That is simply not true. Not all opinions are created equal. 

There are entire academic departments dedicated to art theory and criticism. There are critics whose opinions matter more than yours or mine, in the sense that they help decide what deserves attention, and what does not. A curator's opinion decides what gets into the Whitney and what does not. These decisions impact the culture of the arts. Their opinions help to shape the history of art and influence public perceptions. Their opinions are informed, based on a close study of the art object as well as historical and contemporary understandings of art. Someone who just looks at an image and decides in a few seconds based on limited knowledge is making a subjective opinion, which is fine, but weightless.


----------



## table1349 (Apr 26, 2014)

I will throw out just one of many names that turns that whole premise upside down.  *Han van Meegeren

*All the best of their time, the greatest experts in the field of art and all their vaunted opinions were shown to be false.   
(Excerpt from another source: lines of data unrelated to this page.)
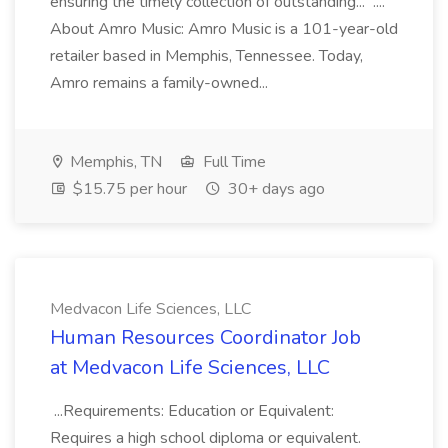
ensuring the timely collection of outstanding... ....
About Amro Music: Amro Music is a 101-year-old
retailer based in Memphis, Tennessee. Today,
Amro remains a family-owned...
Memphis, TN
Full Time
$15.75 per hour
30+ days ago
Medvacon Life Sciences, LLC
Human Resources Coordinator Job
at Medvacon Life Sciences, LLC
...Requirements: Education or Equivalent:
Requires a high school diploma or equivalent.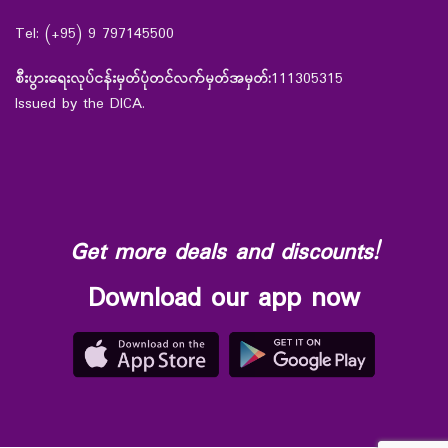
Tel: (+95) 9 797145500
စီးပွားရေးလုပ်ငန်းမှတ်ပုံတင်လက်မှတ်အမှတ်:
111305315
Issued by the DICA.
Get more deals and discounts!
Download our app now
Opinions are at best OPINIONS.  Nothing more, nothing less.  The are a product of the very human fault of ego.


----------



## sashbar (Apr 26, 2014)

gryphonslair99 said:


> I will throw out just one of many names that turns that whole premise upside down.  *Han van Meegeren
> 
> *All the best of their time, the greatest experts in the field of art and all their vaunted opinions were shown to be false.
> 
> Opinions are at best OPINIONS.  Nothing more, nothing less.  The are a product of the very human fault of ego.



I am not sure we need to go into this, simply because it was discussed and argued for centuries by great philosophers - people, who were, I dare say, a bit more clever than us in this particular field, and forum format is simply not good enough for this kind of discussion. You can read Kant if you wish to reaffirm your point of view, or Baumgarten who had the opposite opinion. But by the end of the day the power of art is based on, what philosophers say "an antinomy of taste", which in laymans terms means that valid opinions about art are both subjective AND objective and to understand Art, you need to reconcile both. There is no easy answer to such a complex philosophical question.  

But in my own post I did not talk about Art, I was talking about bloody pics we all post here. The idea that somebody needs to spend a lot of "quality time" with my photo to be able to decide if it is good or bad, is of course flattering, but ridiculous.


----------



## bribrius (Apr 26, 2014)

sashbar said:


> gryphonslair99 said:
> 
> 
> > I will throw out just one of many names that turns that whole premise upside down. *Han van Meegeren
> ...


it took me twenty years to appreciate something my parents had hung on a wall. It never changed, the difference is over the years my outlook changed. And every time i looked at it over those years i looked at it from a different set of eyes. As how i saw it changed.


----------



## table1349 (Apr 26, 2014)

sashbar said:


> gryphonslair99 said:
> 
> 
> > I will throw out just one of many names that turns that whole premise upside down.  *Han van Meegeren
> ...


You are correct in one sense.  We didn't need to go into any of this.  It has been discussed and argued repeatedly to no avail.  As for Meegeren it is MOST appropriate for a discussion as this as this.  This discussion is on the same plane and as you so aptly pointed out by people that are not a cleaver as those who were fooled.


----------



## The_Traveler (Apr 26, 2014)

That critics thought van Meegeren's work was by the great masters has nothing to do with Jenko's point. 
Van Megeeren copied what was great, he didn't originate it.
It was the greatness that was originally recognized by the critics.


----------



## jenko (Apr 27, 2014)

gryphonslair99 said:


> I will throw out just one of many names that turns that whole premise upside down.  *Han van Meegeren
> 
> *All the best of their time, the greatest experts in the field of art and all their vaunted opinions were shown to be false.
> 
> Opinions are at best OPINIONS.  Nothing more, nothing less.  The are a product of the very human fault of ego.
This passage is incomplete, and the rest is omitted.